Russian Prime Minister outlines the economic part of his election program

The Vedomosti business daily published another article by Russian Prime Minister and candidate for presidency Vladimir Putin entitled “Our economic tasks” and several comments on the issue.

The economic part of Vladimir Putin’s election program looks like a composition of prime minister’s recent statements, the daily said in its editorial. The article also contains some news, for instance the initiatives to put on public discussion state procurements exceeding 1 billion roubles and to include expensive cars into the list of cars subjected to a luxury tax.

Two things hit the eye, Vedomosti wrote. First, Putin speaks about the economy and primarily about the control over resources. The head of government defends his policy of resource concentration under the government’s control. Later he recognized partial failure (“most of the integrated structures had not become globally competitive”) and proposed to hold “an audit of these projects’ viability.”
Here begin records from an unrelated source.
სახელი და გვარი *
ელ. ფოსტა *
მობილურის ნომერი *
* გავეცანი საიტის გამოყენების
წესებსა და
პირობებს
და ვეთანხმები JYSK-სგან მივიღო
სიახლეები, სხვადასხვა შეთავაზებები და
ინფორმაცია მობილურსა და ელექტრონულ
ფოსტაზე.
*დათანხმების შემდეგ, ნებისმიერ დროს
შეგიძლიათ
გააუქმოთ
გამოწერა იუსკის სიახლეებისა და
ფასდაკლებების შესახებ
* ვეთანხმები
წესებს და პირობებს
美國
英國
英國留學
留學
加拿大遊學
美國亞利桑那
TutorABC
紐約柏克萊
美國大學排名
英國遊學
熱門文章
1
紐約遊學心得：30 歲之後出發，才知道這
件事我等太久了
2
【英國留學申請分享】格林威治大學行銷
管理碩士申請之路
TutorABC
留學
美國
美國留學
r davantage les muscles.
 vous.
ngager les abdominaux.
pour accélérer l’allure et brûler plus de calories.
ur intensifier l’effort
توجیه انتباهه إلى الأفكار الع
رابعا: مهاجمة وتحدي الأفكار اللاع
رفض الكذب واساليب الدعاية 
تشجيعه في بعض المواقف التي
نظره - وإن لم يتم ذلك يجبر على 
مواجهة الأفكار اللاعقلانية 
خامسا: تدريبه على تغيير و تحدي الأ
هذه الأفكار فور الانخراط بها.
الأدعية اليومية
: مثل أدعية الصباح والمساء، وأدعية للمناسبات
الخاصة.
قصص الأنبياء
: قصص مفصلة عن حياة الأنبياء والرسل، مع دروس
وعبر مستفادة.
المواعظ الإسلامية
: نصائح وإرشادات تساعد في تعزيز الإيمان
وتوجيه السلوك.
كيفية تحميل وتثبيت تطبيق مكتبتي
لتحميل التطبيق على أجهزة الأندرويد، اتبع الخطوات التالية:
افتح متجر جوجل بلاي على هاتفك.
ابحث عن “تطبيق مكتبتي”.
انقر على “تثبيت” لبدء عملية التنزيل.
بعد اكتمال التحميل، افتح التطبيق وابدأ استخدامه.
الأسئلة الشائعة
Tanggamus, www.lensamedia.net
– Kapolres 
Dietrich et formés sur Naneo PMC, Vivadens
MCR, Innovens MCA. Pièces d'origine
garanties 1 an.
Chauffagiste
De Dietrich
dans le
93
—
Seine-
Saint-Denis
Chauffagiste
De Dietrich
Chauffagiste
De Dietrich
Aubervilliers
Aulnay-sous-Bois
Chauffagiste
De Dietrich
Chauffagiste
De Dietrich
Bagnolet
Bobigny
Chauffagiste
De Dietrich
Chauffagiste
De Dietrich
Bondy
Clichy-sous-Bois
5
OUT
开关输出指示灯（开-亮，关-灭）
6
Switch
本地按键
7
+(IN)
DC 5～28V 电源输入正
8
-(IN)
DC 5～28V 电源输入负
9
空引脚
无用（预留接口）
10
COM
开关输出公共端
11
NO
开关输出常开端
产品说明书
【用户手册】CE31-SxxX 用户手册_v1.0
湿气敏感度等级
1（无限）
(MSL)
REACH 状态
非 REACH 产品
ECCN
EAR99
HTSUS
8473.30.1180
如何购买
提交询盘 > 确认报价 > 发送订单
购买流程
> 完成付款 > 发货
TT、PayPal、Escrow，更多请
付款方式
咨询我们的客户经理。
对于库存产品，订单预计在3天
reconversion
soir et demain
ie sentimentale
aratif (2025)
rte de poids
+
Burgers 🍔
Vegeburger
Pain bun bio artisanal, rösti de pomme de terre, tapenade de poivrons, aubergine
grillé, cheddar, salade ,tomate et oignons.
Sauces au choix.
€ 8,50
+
Second, and this is more important that the economy for Putin is first of all a boring chapter in a textbook carefully separated from the chapter entitled “politics.” Meanwhile, if there is some public consent in Russia, this consent is that the economy without political reforms will not develop. Russia will be unable to resolve its key economic problems through duties, tax maneuvers and amendments to the law on state procurement. This is not what the president should talk about.

Putin mentioned the institutional reform and – this is the presidential level of the talk – only in connection with the need to attract capital, and even as a secondary point. He walked through it briefly “we should change the state, executive and judicial authorities in Russia.” This is of course, not a secondary point and not a technological task, this is a primary point and a systemic task. Putin’s refusal to notice it will not help much: in any case he or somebody else should engage in this business.

Putin pinned hopes for the country’s development not with “the new industrialization” what he mentioned earlier, but with the ability to overcome the technological lag and the creation of own technologies. This means that the party of institutions exerts an influence on the prime minister, which is good. Putin considers universities a key to resolving this task. It’s sad that he continues to have illusions about the level of education and science in Russia (“the high level of the population’s education; huge heritage of the fundamental science”). May be, it would be just to say this some 12 years ago, but a huge growth of pseudo high education institutions and mass brain drain of Russian scientists and researchers caused degradation in education and science, the daily underlined.